Todo parece próximo y lejano a la vez en el universo de Naranjo Martell. La lente del joven aprovecha esa confianza familiar que no entiende de distancias para amarrarse a los días decisivos, los coletazos postreros de octubre. La despedida del abuelo enfermo, el último lecho, sus rescoldos desparramados por la tierra amada. 2016 (editorial La Fábrica, 2021) representa “un intento de despedirme, de acompañarlo, de mantenerlo conmigo”, cuenta al ritmo de la cucharilla dentro del vaso de café. 365 días, cuatro estaciones y dos centenares de suspiros obturados en blanco y negro conformando una cronología.
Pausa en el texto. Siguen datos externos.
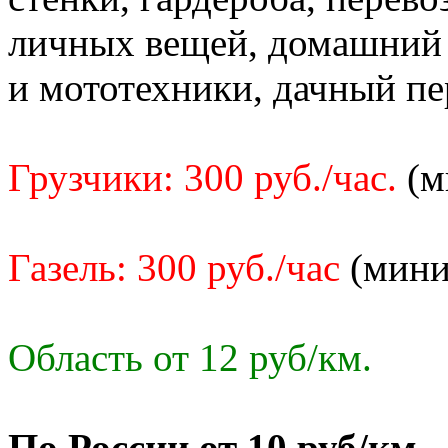
личных вещей, домашний 
и мототехники, дачный пе
Грузчики: 300 руб./час.
(м
Газель: 300 руб./час
(мини
Область от 12 руб/км.
По России от 10 руб/км.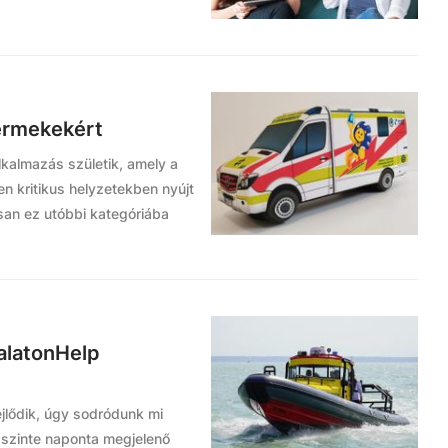
ermekekért
lkalmazás születik, amely a
n kritikus helyzetekben nyújt
san ez utóbbi kategóriába
alatonHelp
ejlődik, úgy sodródunk mi
a szinte naponta megjelenő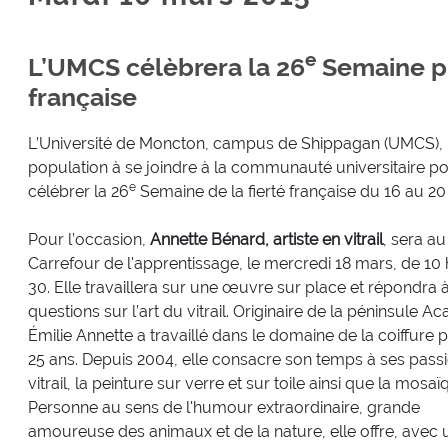
e
L’UMCS célèbrera la 26
Semaine pro
française
L’Université de Moncton, campus de Shippagan (UMCS), i
population à se joindre à la communauté universitaire p
e
célébrer la 26
Semaine de la fierté française du 16 au 20
Pour l’occasion,
Annette Bénard, artiste en vitrail
, sera au
Carrefour de l'apprentissage, le mercredi 18 mars, de 10 
30. Elle travaillera sur une œuvre sur place et répondra 
questions sur l’art du vitrail. Originaire de la péninsule A
Émilie Annette a travaillé dans le domaine de la coiffure
25 ans. Depuis 2004, elle consacre son temps à ses passio
vitrail, la peinture sur verre et sur toile ainsi que la mosaï
Personne au sens de l'humour extraordinaire, grande
amoureuse des animaux et de la nature, elle offre, avec 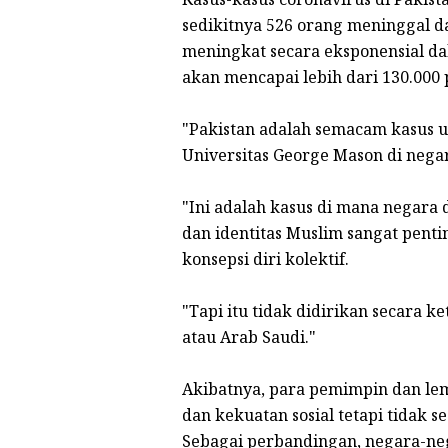
sedikitnya 526 orang meninggal dan
meningkat secara eksponensial da
akan mencapai lebih dari 130.000 
"Pakistan adalah semacam kasus un
Universitas George Mason di negar
"Ini adalah kasus di mana negara 
dan identitas Muslim sangat penti
konsepsi diri kolektif.
"Tapi itu tidak didirikan secara k
atau Arab Saudi."
Akibatnya, para pemimpin dan 
dan kekuatan sosial tetapi tidak s
Sebagai perbandingan, negara-neg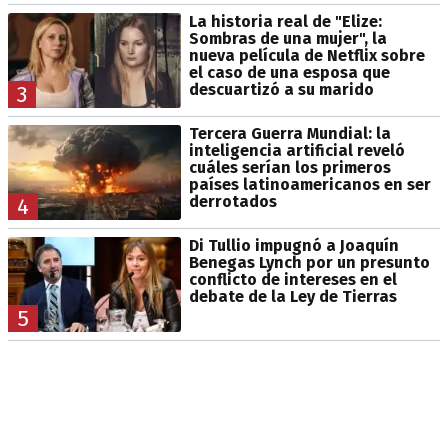
La historia real de "Elize:
Sombras de una mujer", la
nueva película de Netflix sobre
el caso de una esposa que
descuartizó a su marido
3
Tercera Guerra Mundial: la
inteligencia artificial reveló
cuáles serían los primeros
países latinoamericanos en ser
derrotados
4
Di Tullio impugnó a Joaquín
Benegas Lynch por un presunto
conflicto de intereses en el
debate de la Ley de Tierras
5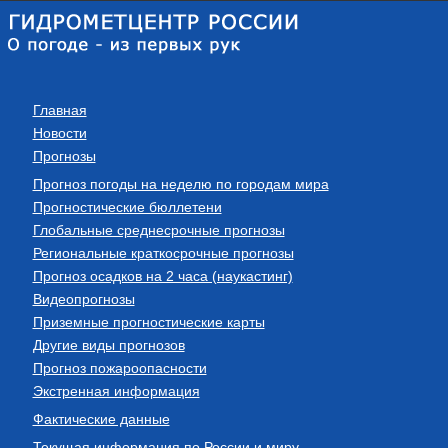
Главная
Новости
Прогнозы
Прогноз погоды на неделю по городам мира
Прогностические бюллетени
Глобальные среднесрочные прогнозы
Региональные краткосрочные прогнозы
Прогноз осадков на 2 часа (наукастинг)
Видеопрогнозы
Приземные прогностические карты
Другие виды прогнозов
Прогноз пожароопасности
Экстренная информация
Фактические данные
Текущая информация по России и миру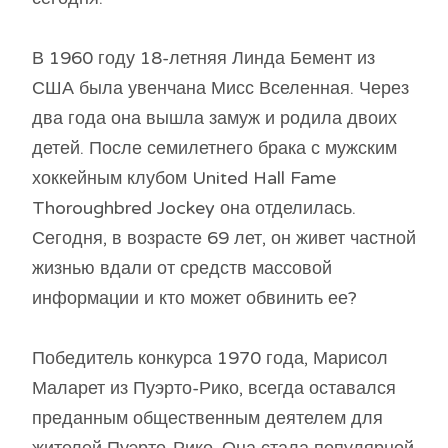
В 1960 году 18-летняя Линда Бемент из
США была увенчана Мисс Вселенная. Через
два года она вышла замуж и родила двоих
детей. После семилетнего брака с мужским
хоккейным клубом United Hall Fame
Thoroughbred Jockey она отделилась.
Сегодня, в возрасте 69 лет, он живет частной
жизнью вдали от средств массовой
информации и кто может обвинить ее?
Победитель конкурса 1970 года, Марисол
Маларет из Пуэрто-Рико, всегда оставался
преданным общественным деятелем для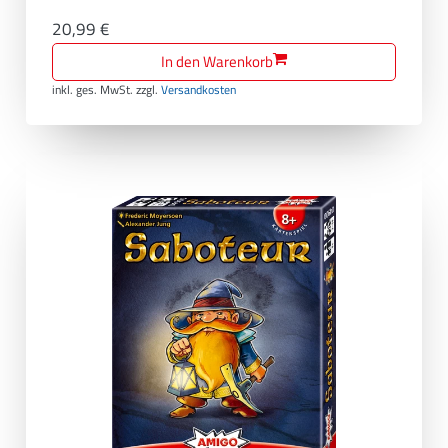
20,99 €
In den Warenkorb
inkl. ges. MwSt.
zzgl.
Versandkosten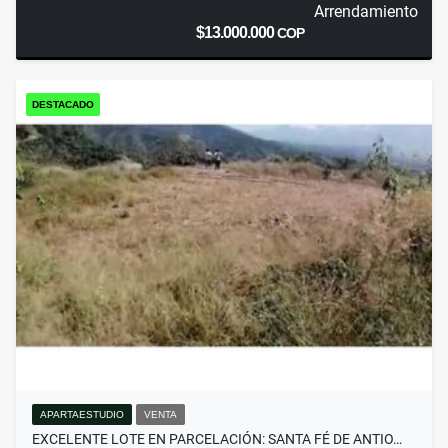
Arrendamiento
$13.000.000
COP
DESTACADO
APARTAESTUDIO
VENTA
EXCELENTE LOTE EN PARCELACIÓN: SANTA FÉ DE ANTIO…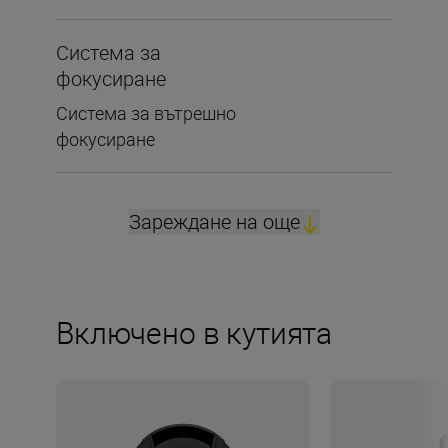
Система за
фокусиране
Система за вътрешно
фокусиране
Зареждане на още
Включено в кутията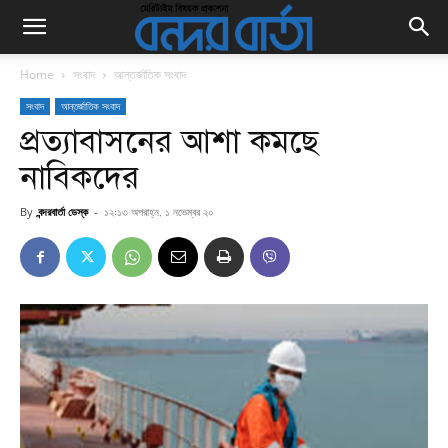
Home
সংবাদ
আন্তর্জাতিক সংবাদ
সংবাদ
আন্তর্জাতিক সংবাদ
প্রত্যাবাসনের আশা কমছে
নাবিকদের
By
বন্দরবার্তা ডেস্ক
-
১২:১৩ অপরাহ্ন, ১ নভেম্বর ২০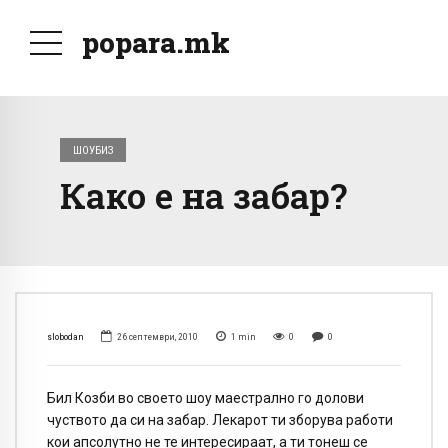
popara.mk
ШОУБИЗ
Како е на забар?
slobodan
26 септември, 2010
1
min
0
0
Бил Козби во своето шоу маестрално го долови
чуството да си на забар. Лекарот ти зборува работи
кои апсолутно не те интересираат, а ти тонеш се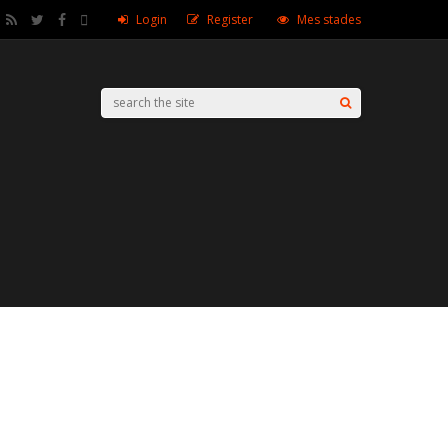
Login
Register
Mes stades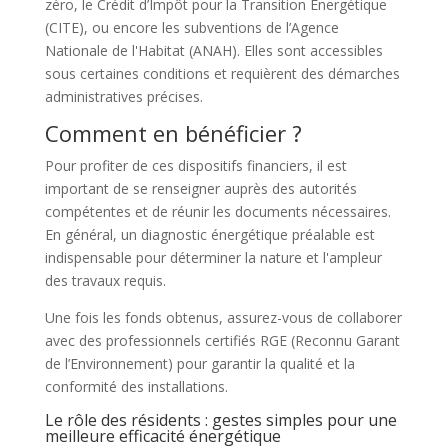
zéro, le Crédit d’Impôt pour la Transition Énergétique
(CITE), ou encore les subventions de l’Agence
Nationale de l'Habitat (ANAH). Elles sont accessibles
sous certaines conditions et requièrent des démarches
administratives précises.
Comment en bénéficier ?
Pour profiter de ces dispositifs financiers, il est
important de se renseigner auprès des autorités
compétentes et de réunir les documents nécessaires.
En général, un diagnostic énergétique préalable est
indispensable pour déterminer la nature et l'ampleur
des travaux requis.
Une fois les fonds obtenus, assurez-vous de collaborer
avec des professionnels certifiés RGE (Reconnu Garant
de l’Environnement) pour garantir la qualité et la
conformité des installations.
Le rôle des résidents : gestes simples pour une
meilleure efficacité énergétique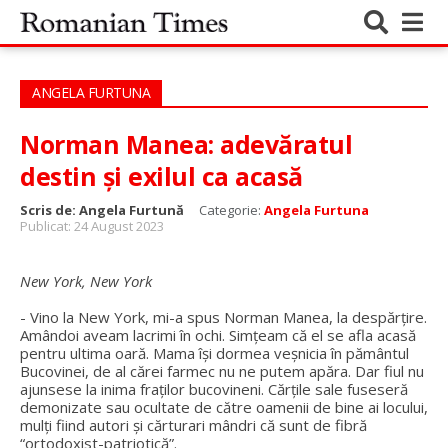
ANGELA FURTUNA
Norman Manea: adevăratul
destin și exilul ca acasă
Scris de:
Angela Furtună
Categorie:
Angela Furtuna
Publicat: 24 August 2023
New York, New York
- Vino la New York, mi-a spus Norman Manea, la despărțire.
Amândoi aveam lacrimi în ochi. Simțeam că el se afla acasă
pentru ultima oară. Mama își dormea veșnicia în pământul
Bucovinei, de al cărei farmec nu ne putem apăra. Dar fiul nu
ajunsese la inima fraților bucovineni. Cărțile sale fuseseră
demonizate sau ocultate de către oamenii de bine ai locului,
mulți fiind autori și cărturari mândri că sunt de fibră
“ortodoxist-patriotică”.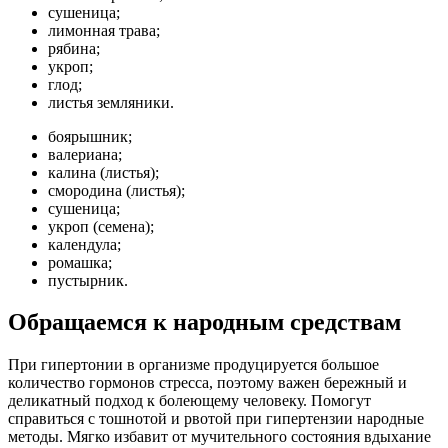
сушеница;
лимонная трава;
рябина;
укроп;
глод;
листья земляники.
боярышник;
валериана;
калина (листья);
смородина (листья);
сушеница;
укроп (семена);
календула;
ромашка;
пустырник.
Обращаемся к народным средствам
При гипертонии в организме продуцируется большое
количество гормонов стресса, поэтому важен бережный и
деликатный подход к болеющему человеку. Помогут
справиться с тошнотой и рвотой при гипертензии народные
методы. Мягко избавит от мучительного состояния вдыхание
El libro aterriza en Madrid con el hormigueo de las luces de la capital refulgiendo a través de la ventanilla del avión. Pesa el recuerdo nostálgico del abuelo, que llegó a vivir en la calle de Moratín mientras, antes de hacerse joyero, se ganaba el pan en los teatros de variedades en la capital de la posguerra. El reportero sevillano masca su dolor por esos escenarios a golpe de Leica en las semanas posteriores al óbito. Un café por el barrio de Huertas, la melancolía del parque de El Retiro… dolor y “paseos sin rumbo”, recuerda durante un encuentro con EL PAÍS el autor, maravillado por la escuela japonesa.
Con el paso de las páginas de 2016, abrazadas por sus cubiertas de piel curtida, suena de forma imaginaria el fandango clásico. “Calañas ya no es Calañas, es un segundo Madrid. Quién no ha visto por Calañas pasar el ferrocarril a las dos de la mañana”. Como aquel que grabó sobre vinilo el joven abuelo Naranjo Arenas de manera improvisada en una cabina la primeva vez que atracó en Nueva York como marino mercante. Moderneces de hace más de setenta años inimaginables entonces en el terruño de la comarca minera onubense. Naranjo Martell, más nieto ahora que nunca, retoma estos meses aquellos toros y toreros abandonados. Es la mejor manera de digerir 2016 y adentrarse en 2021.